The eight knot (or eight knot ) plays a role in mathematics, especially in knot theory . It is the mathematical counterpart of the eight knot , which is used, among other things, in sailing.

Parametric representation

A simple parametric representation of the figure eight node is:

The figure eight is the end of the braid .

Invariants

The Alexander polynomial of the figure eight is

its Jones polynomial

The Kauffman polynomial is the HOMFLY polynomial , the bracket polynomial , the Conway polynomial, and the BLM polynomial .

The number of intersections of the figure eight knot is 4, its gender is 1, and its Seifert matrix .

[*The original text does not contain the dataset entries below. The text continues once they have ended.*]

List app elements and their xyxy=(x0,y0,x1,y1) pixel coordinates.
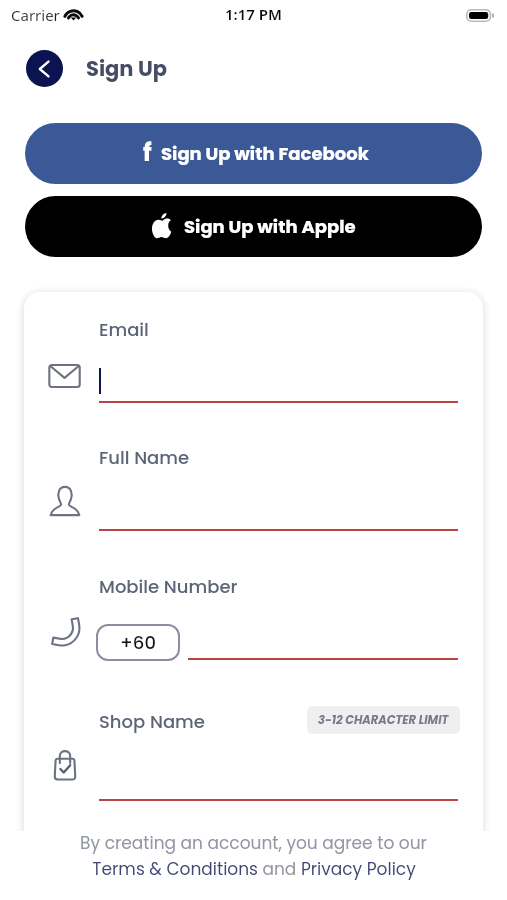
staticText: Email xyxy=(99,317,149,342)
staticText: 1:17 PM xyxy=(225,4,282,24)
staticText: Sign Up xyxy=(86,54,168,83)
staticText: Sign Up with Apple xyxy=(184,214,356,239)
button[interactable]: f xyxy=(25,123,482,184)
staticText: Mobile Number xyxy=(99,574,238,599)
button[interactable]: Back xyxy=(26,50,63,87)
staticText: Shop Name xyxy=(99,709,205,734)
staticText: Sign Up with Facebook xyxy=(161,141,369,166)
button[interactable]: Terms & Conditions and Privacy Policy xyxy=(92,857,416,881)
staticText: By creating an account, you agree to our xyxy=(80,831,427,855)
staticText: f xyxy=(143,136,152,170)
button[interactable]: Sign Up with Apple xyxy=(25,196,482,257)
staticText: +60 xyxy=(120,630,156,655)
staticText: Full Name xyxy=(99,445,190,470)
staticText: Carrier xyxy=(11,5,60,25)
staticText: 3-12 CHARACTER LIMIT xyxy=(318,712,449,728)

The node group of the figure eight has the presentation

.

Your character variety is the elliptical curve

the A-polynomial is

properties

The figure eight knot is achiral (also called amphichiral), which means that it can be deformed into its mirror image. It is not a torus knot .

The figure eight knot is a hyperbolic knot , its hyperbolic volume is

Here is the Bloch-Wigner dilogarithm and .

The hyperbolic structure is given by the faithful and discrete representation

.

The hyperbolic structure on the complement of the figure eight knot was discovered by Riley in 1975. This example motivated Thurston to search for hyperbolic structures on further node complements, which ultimately led to the geometrization conjecture .

The figure eight knot is the only arithmetic hyperbolic knot.

In 2001, Cao and Meyerhoff proved that the figure eight knot is the hyperbolic knot of smallest volume.

Simple square representation of the figure-eight configuration.
Symmetrical representation generated by parametric equations.
Seifert surface for a figure eight knot.

See also

Web links

Commons : Figure-eight knots (knot theory)  - Collection of images, videos and audio files

Individual evidence

  1. Eric W. Weisstein : Figure Eight Knot . In: MathWorld (English).
  2. Mehmet Haluk Șengün: An introduction to A-polynomials and their Mahler measures.
  3. Johannes Diemke: Torus node (PDF; 2.0 MB) informatik.uni-oldenburg.de. Archived from the original on January 8, 2013. Info: The archive link was automatically inserted and not yet checked. Please check the original and archive link according to the instructions and then remove this notice. Retrieved May 19, 2012. @1@ 2Template: Webachiv / IABot / www.informatik.uni-oldenburg.de
  4. ^ Robert Riley : A quadratic parabolic group. Math. Proc. Cambridge Philos. Soc. 1975, 77: 281-288.
  5. ^ Alan Reid , Arithmeticity of Knot Complements. J. London Math. Soc. (2) 43 (1991) no. 1, 171-184.
  6. Chun Cao , Robert Meyerhoff : The orientable cusped hyperbolic 3-manifolds of minimum volume. Invent. Math. 146 (2001), no. 3, 451-478.